Well, Hildur Guðndottir is on the rise to join these other composers at the table. She is not only a fantastic composer but a pioneer for female film composers. We will look at her two most recognized works, Joker and Chernobyl, and deep-dive into her compositional methods.

Here’s some background…

Hildur Guðndottir (pronounced Hill-dur Guth-nah-door-tier) is an Icelandic composer based in Berlin with almost two decades of composing behind her.

Growing up surrounded by music, she is an accomplished cellist and singer with a plethora of performance experience. She not only performs her own solo work but collaborates with other creatives. Furthermore, she arranges choral music and also plays the halldorophone (an electric cello that she helped develop).

Hildur began by composing her own solo works, her first album entitled Mount A. Her solo albums consisted heavily of cello and electronics, in which she would perform herself.

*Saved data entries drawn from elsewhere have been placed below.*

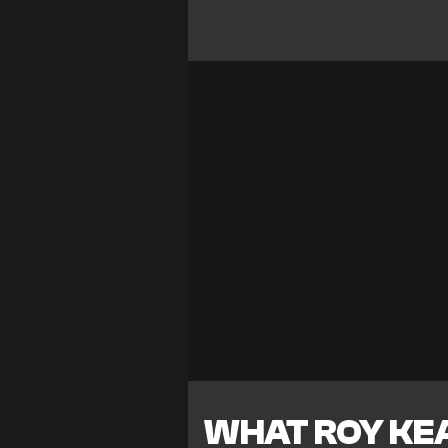
WHAT ROY KE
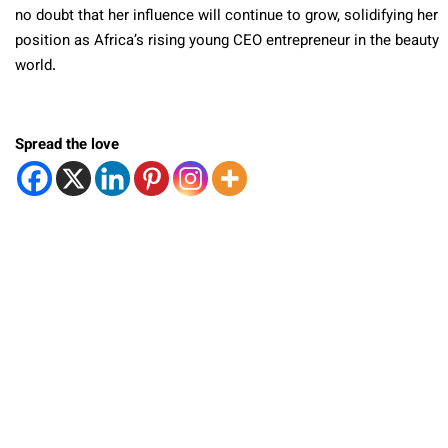
no doubt that her influence will continue to grow, solidifying her
position as Africa’s rising young CEO entrepreneur in the beauty
world.
Spread the love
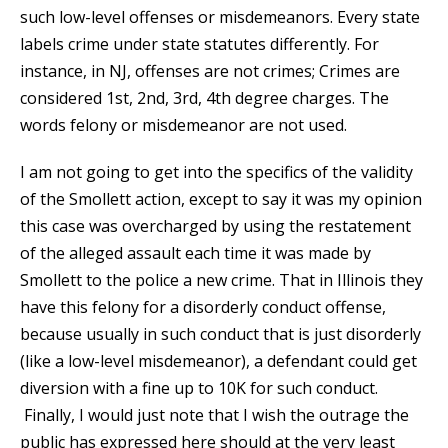
such low-level offenses or misdemeanors. Every state
labels crime under state statutes differently. For
instance, in NJ, offenses are not crimes; Crimes are
considered 1st, 2nd, 3rd, 4th degree charges. The
words felony or misdemeanor are not used.
I am not going to get into the specifics of the validity
of the Smollett action, except to say it was my opinion
this case was overcharged by using the restatement
of the alleged assault each time it was made by
Smollett to the police a new crime. That in Illinois they
have this felony for a disorderly conduct offense,
because usually in such conduct that is just disorderly
(like a low-level misdemeanor), a defendant could get
diversion with a fine up to 10K for such conduct.
Finally, I would just note that I wish the outrage the
public has expressed here should at the very least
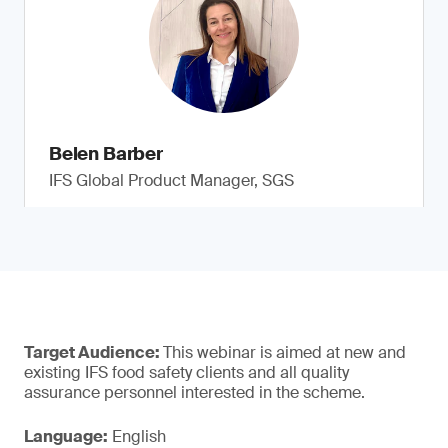
Belen Barber
IFS Global Product Manager, SGS
Target Audience:
This webinar is aimed at new and
existing IFS food safety clients and all quality
assurance personnel interested in the scheme.
Language:
English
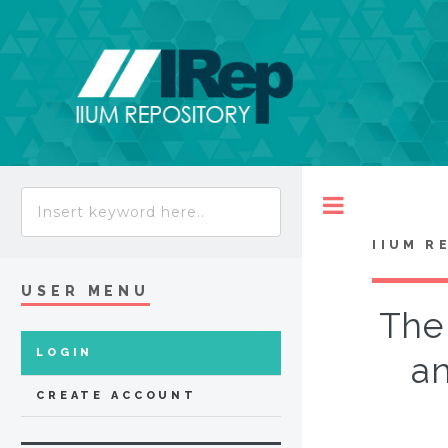
Toggle
IIUM R
USER MENU
The 
LOGIN
an
CREATE ACCOUNT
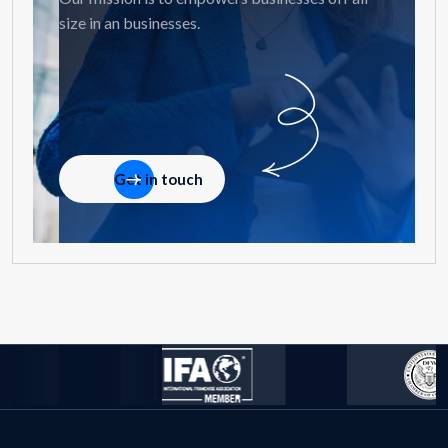
size in an businesses.
Get in touch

Her 2009 album Without Sinking is one of my favorites and established her writing style. As a lover of drones, she nails this sound world so well and is present in many of her works. This led her to become more recognized, being commissioned for further work, until eventually getting commissioned to do movie scores.

Performer and Composer

Before Hildur was an Oscar-winning composer, she was performing her own music as well as performing alongside her fellow composer collaborators.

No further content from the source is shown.